Decision due on free school
PUBLISHED: 11:33 16 April 2013 | UPDATED: 12:30 16 April 2013
A decision on whether a new free school can be set up in the heart of Norwich will be made by city councillors next week.
The Sir Isaac Newton Free School sixth form, which would specialise in science and maths A-levels, is due to open in September at the former Bethel Street fire station in Norwich.
Having first been approved by the department for education last year, the school had its funding agreement signed off by ministers this week, which will allow it to recruit staff.
But the school also needs to secure permission from Norwich City Council to change the use of the former fire station and to make some alterations to the Grade II listed building.
Councillors will make a decision on that next Thursday, when members of the city council’s planning committee meet at City Hall.
Officers are recommending that, councillors grant permission for the scheme, so long as agreement can be reached over contributions from the school around tree maintenance, storage for cycles and monitoring of the schools’ travel plan.

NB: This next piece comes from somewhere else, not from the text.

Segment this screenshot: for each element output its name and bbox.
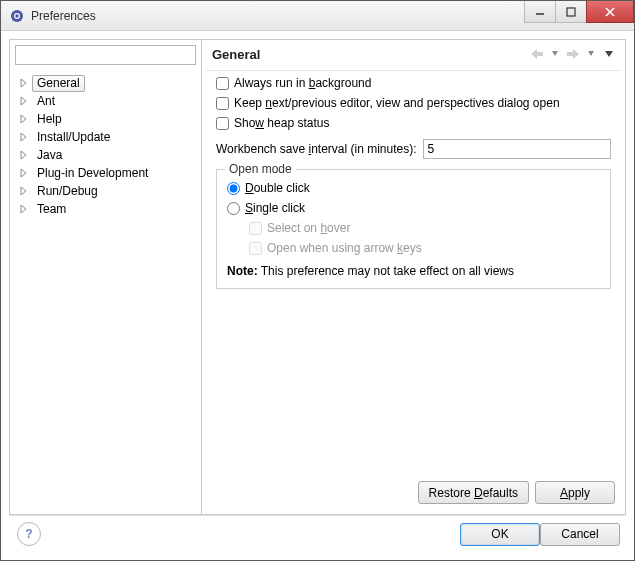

City Hall planners are also recommending a string of conditions, including that the school shall only be used for older and further education pupils; that the footpath on Bethel Street is restored before opening and that a travel plan is agreed.
But officers state, in the report which will come before councillors: “Members may be aware that the school have widely advertised the proposal and their expectation of the school being open by September 2013, with some students already enrolled.

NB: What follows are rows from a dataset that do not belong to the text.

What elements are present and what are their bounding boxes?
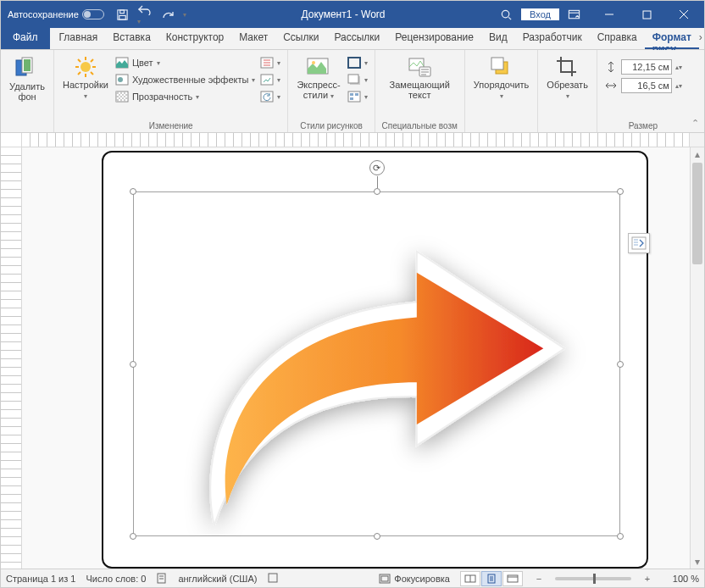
layout-options-button[interactable] [628,233,650,253]
tab-references[interactable]: Ссылки [275,28,326,49]
resize-handle[interactable] [617,361,624,368]
tab-developer[interactable]: Разработчик [515,28,590,49]
maximize-button[interactable] [628,1,665,28]
page-indicator[interactable]: Страница 1 из 1 [6,574,75,584]
view-buttons [460,571,523,586]
zoom-in-button[interactable]: + [641,574,653,584]
tab-file[interactable]: Файл [1,28,50,49]
quick-access-toolbar: ▾ ▾ [116,3,186,25]
web-layout-button[interactable] [502,571,523,586]
window-controls [591,1,702,28]
zoom-level[interactable]: 100 % [663,574,699,584]
spinner-icon[interactable]: ▴▾ [675,82,682,90]
search-icon[interactable] [500,8,513,21]
change-picture-button[interactable]: ▾ [260,72,280,87]
resize-handle[interactable] [374,188,380,195]
arrange-label: Упорядочить [474,80,529,90]
artistic-label: Художественные эффекты [132,75,248,85]
document-canvas[interactable]: ⟳ [22,147,690,569]
tab-insert[interactable]: Вставка [105,28,158,49]
vertical-scrollbar[interactable]: ▴ ▾ [690,147,704,569]
horizontal-ruler[interactable] [1,133,704,147]
arrange-button[interactable]: Упорядочить▾ [472,53,530,102]
tab-review[interactable]: Рецензирование [387,28,481,49]
resize-handle[interactable] [130,533,136,540]
tab-picture-format[interactable]: Формат рису [645,28,699,49]
accessibility-icon[interactable] [267,572,279,585]
arrow-image-icon [134,192,619,536]
scrollbar-thumb[interactable] [692,163,702,264]
picture-layout-button[interactable]: ▾ [347,89,368,104]
reset-picture-button[interactable]: ▾ [260,89,280,104]
selected-image[interactable]: ⟳ [133,191,620,536]
minimize-button[interactable] [591,1,628,28]
scroll-down-icon[interactable]: ▾ [691,555,704,569]
svg-rect-8 [24,59,31,71]
resize-handle[interactable] [617,188,624,195]
compress-pictures-button[interactable]: ▾ [260,55,280,70]
group-alt-text-label: Специальные возм [382,121,458,132]
resize-handle[interactable] [374,533,380,540]
rotate-handle[interactable]: ⟳ [369,160,385,175]
group-arrange: Упорядочить▾ [465,50,538,132]
width-input[interactable]: 16,5 см [621,78,672,93]
zoom-out-button[interactable]: − [533,574,545,584]
color-button[interactable]: Цвет ▾ [115,55,255,70]
tab-mailings[interactable]: Рассылки [326,28,387,49]
svg-rect-22 [348,58,360,68]
svg-rect-35 [269,574,277,582]
picture-border-button[interactable]: ▾ [347,55,368,70]
tab-home[interactable]: Главная [52,28,106,49]
group-styles-label: Стили рисунков [295,121,367,132]
tabs-overflow-icon[interactable]: › [699,28,705,49]
save-icon[interactable] [116,8,129,21]
remove-background-label: Удалить фон [9,82,45,102]
tab-view[interactable]: Вид [481,28,515,49]
resize-handle[interactable] [617,533,624,540]
tab-layout[interactable]: Макет [231,28,275,49]
language-indicator[interactable]: английский (США) [178,574,257,584]
titlebar: Автосохранение ▾ ▾ Документ1 - Word Вход [1,1,704,28]
scroll-up-icon[interactable]: ▴ [691,147,704,161]
height-input[interactable]: 12,15 см [621,59,672,75]
workarea: ⟳ ▴ ▾ [1,147,704,569]
login-button[interactable]: Вход [521,8,559,20]
svg-rect-2 [119,15,126,19]
word-count[interactable]: Число слов: 0 [86,574,146,584]
transparency-button[interactable]: Прозрачность ▾ [115,89,255,104]
qat-customize-icon[interactable]: ▾ [183,11,186,19]
zoom-slider[interactable] [555,577,631,580]
express-styles-button[interactable]: Экспресс- стили ▾ [295,53,341,104]
spinner-icon[interactable]: ▴▾ [675,64,682,71]
redo-icon[interactable] [161,8,175,20]
undo-icon[interactable]: ▾ [137,3,153,25]
vertical-ruler[interactable] [1,147,22,569]
tab-design[interactable]: Конструктор [158,28,231,49]
svg-rect-32 [491,58,503,69]
autosave-toggle[interactable]: Автосохранение [8,9,104,19]
remove-background-button[interactable]: Удалить фон [8,53,47,103]
svg-point-12 [118,77,123,82]
ribbon-display-icon[interactable] [568,8,580,21]
toggle-switch-icon[interactable] [82,9,104,19]
tab-help[interactable]: Справка [590,28,645,49]
resize-handle[interactable] [130,188,136,195]
read-mode-button[interactable] [460,571,480,586]
collapse-ribbon-icon[interactable]: ⌃ [689,50,702,132]
close-button[interactable] [665,1,702,28]
compress-icon [260,56,274,69]
resize-handle[interactable] [130,361,136,368]
corrections-button[interactable]: Настройки▾ [61,53,110,104]
width-icon [604,79,618,92]
artistic-effects-button[interactable]: Художественные эффекты ▾ [115,72,255,87]
proofing-icon[interactable] [156,572,168,585]
crop-button[interactable]: Обрезать▾ [545,53,590,102]
alt-text-label: Замещающий текст [390,80,450,100]
artistic-icon [115,73,129,86]
svg-rect-18 [261,75,273,85]
alt-text-button[interactable]: Замещающий текст [382,53,458,102]
print-layout-button[interactable] [481,571,502,586]
picture-effects-button[interactable]: ▾ [347,72,368,87]
group-remove-bg: Удалить фон [1,50,54,132]
focus-mode-button[interactable]: Фокусировка [379,574,450,584]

“This is considered disingenuous - the school does not appear to have advertised its opening date as being ‘subject to planning’ for example - and members are strongly advised not to give any weight to this pretext.
“Should be the application for change of use be considered necessary to be refused or delayed, students and the school will need to make their own arrangements for contingency.”

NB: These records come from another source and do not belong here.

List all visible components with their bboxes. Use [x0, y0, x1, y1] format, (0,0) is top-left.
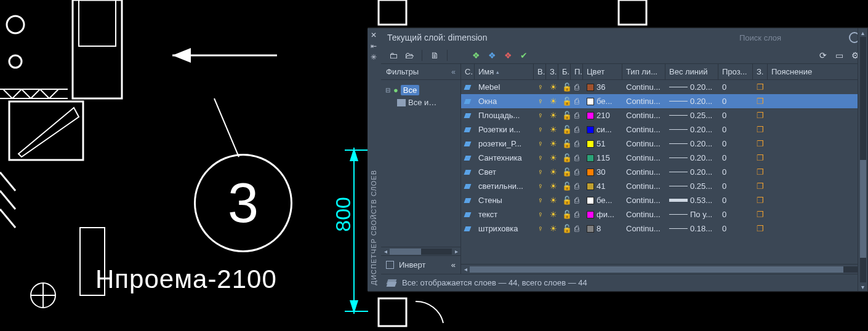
layer-color[interactable]: 30: [583, 165, 622, 179]
lock-icon[interactable]: 🔓: [562, 210, 571, 219]
table-row[interactable]: Площадь...♀☀🔓⎙210Continu...0.25...0❐: [461, 108, 867, 122]
filters-tree[interactable]: ⊟ ● Все Все и…: [381, 80, 460, 247]
table-row[interactable]: Свет♀☀🔓⎙30Continu...0.20...0❐: [461, 165, 867, 179]
filters-hscroll[interactable]: ◂▸: [381, 247, 460, 255]
col-z[interactable]: З.: [753, 64, 768, 79]
layer-lineweight[interactable]: 0.18...: [665, 221, 718, 236]
refresh-icon[interactable]: ⟳: [817, 49, 829, 62]
layer-linetype[interactable]: Continu...: [622, 221, 665, 236]
sun-icon[interactable]: ☀: [550, 181, 557, 191]
layer-color[interactable]: 41: [583, 179, 622, 193]
printer-icon[interactable]: ⎙: [574, 181, 579, 191]
close-icon[interactable]: ✕: [369, 31, 378, 39]
layer-transparency[interactable]: 0: [718, 122, 753, 137]
lightbulb-icon[interactable]: ♀: [537, 196, 544, 205]
lock-icon[interactable]: 🔓: [562, 167, 571, 177]
layer-lineweight[interactable]: 0.20...: [665, 151, 718, 165]
sun-icon[interactable]: ☀: [550, 97, 557, 106]
layer-description[interactable]: [768, 165, 867, 179]
delete-layer-icon[interactable]: ❖: [486, 49, 498, 62]
newvp-icon[interactable]: ❐: [757, 181, 764, 191]
newvp-icon[interactable]: ❐: [757, 82, 764, 92]
new-layer-state-icon[interactable]: 🗀: [387, 49, 400, 62]
table-row[interactable]: светильни...♀☀🔓⎙41Continu...0.25...0❐: [461, 179, 867, 193]
tree-root[interactable]: ⊟ ● Все: [384, 84, 458, 97]
layer-transparency[interactable]: 0: [718, 137, 753, 151]
lightbulb-icon[interactable]: ♀: [537, 111, 544, 120]
lock-icon[interactable]: 🔓: [562, 196, 571, 205]
search-input[interactable]: Поиск слоя: [738, 30, 861, 45]
layer-color[interactable]: фи...: [583, 207, 622, 221]
layer-color[interactable]: си...: [583, 122, 622, 137]
settings-icon[interactable]: ▭: [833, 49, 845, 62]
table-row[interactable]: Стены♀☀🔓⎙бе...Continu...0.53...0❐: [461, 193, 867, 207]
layer-linetype[interactable]: Continu...: [622, 151, 665, 165]
col-description[interactable]: Пояснение: [768, 64, 867, 79]
sun-icon[interactable]: ☀: [550, 167, 557, 177]
layer-linetype[interactable]: Continu...: [622, 193, 665, 207]
layer-color[interactable]: 8: [583, 221, 622, 236]
layer-transparency[interactable]: 0: [718, 80, 753, 94]
lightbulb-icon[interactable]: ♀: [537, 210, 544, 219]
layer-description[interactable]: [768, 137, 867, 151]
layer-linetype[interactable]: Continu...: [622, 80, 665, 94]
col-name[interactable]: Имя: [475, 64, 534, 79]
new-layer-icon[interactable]: 🗎: [428, 49, 441, 62]
table-row[interactable]: Розетки и...♀☀🔓⎙си...Continu...0.20...0❐: [461, 122, 867, 137]
table-row[interactable]: штриховка♀☀🔓⎙8Continu...0.18...0❐: [461, 221, 867, 236]
lock-icon[interactable]: 🔓: [562, 97, 571, 106]
sun-icon[interactable]: ☀: [550, 153, 557, 162]
newvp-icon[interactable]: ❐: [757, 125, 764, 134]
layer-linetype[interactable]: Continu...: [622, 122, 665, 137]
newvp-icon[interactable]: ❐: [757, 97, 764, 106]
layer-linetype[interactable]: Continu...: [622, 165, 665, 179]
col-linetype[interactable]: Тип ли...: [622, 64, 665, 79]
lock-icon[interactable]: 🔓: [562, 82, 571, 92]
layer-description[interactable]: [768, 108, 867, 122]
layer-color[interactable]: 36: [583, 80, 622, 94]
layer-transparency[interactable]: 0: [718, 94, 753, 108]
layer-color[interactable]: 51: [583, 137, 622, 151]
newvp-icon[interactable]: ❐: [757, 111, 764, 120]
layer-linetype[interactable]: Continu...: [622, 137, 665, 151]
table-row[interactable]: текст♀☀🔓⎙фи...Continu...По у...0❐: [461, 207, 867, 221]
sun-icon[interactable]: ☀: [550, 210, 557, 219]
lightbulb-icon[interactable]: ♀: [537, 97, 544, 106]
newvp-icon[interactable]: ❐: [757, 153, 764, 162]
sun-icon[interactable]: ☀: [550, 224, 557, 233]
panel-vscroll[interactable]: ▴ ▾: [858, 28, 867, 291]
layer-description[interactable]: [768, 122, 867, 137]
layer-lineweight[interactable]: 0.20...: [665, 80, 718, 94]
col-status[interactable]: С.: [461, 64, 475, 79]
newvp-icon[interactable]: ❐: [757, 167, 764, 177]
newvp-icon[interactable]: ❐: [757, 139, 764, 148]
layer-lineweight[interactable]: 0.20...: [665, 165, 718, 179]
sun-icon[interactable]: ☀: [550, 125, 557, 134]
printer-icon[interactable]: ⎙: [574, 210, 579, 219]
invert-checkbox[interactable]: [386, 261, 394, 269]
layer-lineweight[interactable]: 0.53...: [665, 193, 718, 207]
layer-filter-icon[interactable]: ❖: [470, 49, 482, 62]
layer-color[interactable]: 115: [583, 151, 622, 165]
collapse-invert-icon[interactable]: «: [451, 260, 456, 269]
layer-match-icon[interactable]: ✔: [518, 49, 530, 62]
newvp-icon[interactable]: ❐: [757, 224, 764, 233]
layer-lineweight[interactable]: 0.20...: [665, 94, 718, 108]
layer-lineweight[interactable]: 0.20...: [665, 137, 718, 151]
layer-transparency[interactable]: 0: [718, 165, 753, 179]
lock-icon[interactable]: 🔓: [562, 139, 571, 148]
layer-description[interactable]: [768, 94, 867, 108]
col-color[interactable]: Цвет: [583, 64, 622, 79]
tree-collapse-icon[interactable]: ⊟: [385, 87, 391, 94]
layer-description[interactable]: [768, 207, 867, 221]
grid-hscroll[interactable]: ◂▸: [461, 264, 867, 274]
collapse-filters-icon[interactable]: «: [451, 68, 456, 76]
col-plot[interactable]: П.: [571, 64, 583, 79]
layer-color[interactable]: бе...: [583, 193, 622, 207]
layer-description[interactable]: [768, 221, 867, 236]
lock-icon[interactable]: 🔓: [562, 153, 571, 162]
tree-child[interactable]: Все и…: [384, 97, 458, 108]
table-row[interactable]: розетки_Р...♀☀🔓⎙51Continu...0.20...0❐: [461, 137, 867, 151]
layer-transparency[interactable]: 0: [718, 179, 753, 193]
printer-icon[interactable]: ⎙: [574, 82, 579, 92]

Rachel de Souza, chief executive of the Inspiration Trust, to which the free school would belong, has previously said
the school does have a “plan B” - of an alternative venue - which would ensure the school would open in September even if permission is delayed or not granted.
The free school plans has provoked some concern. Critics accuse the government’s free school policy of taking funding away from existing schools and creating new school places where they are not necessarily needed.
And police at the nearby Bethel Street station have raised concerns that young people congregating around the vehicle ramp leading down to the police yard could be endangered by police cars leaving on 999 call-outs.
However, City Hall officers say that is not really something planning could control and that students should be old enough to know better than to gather in that area.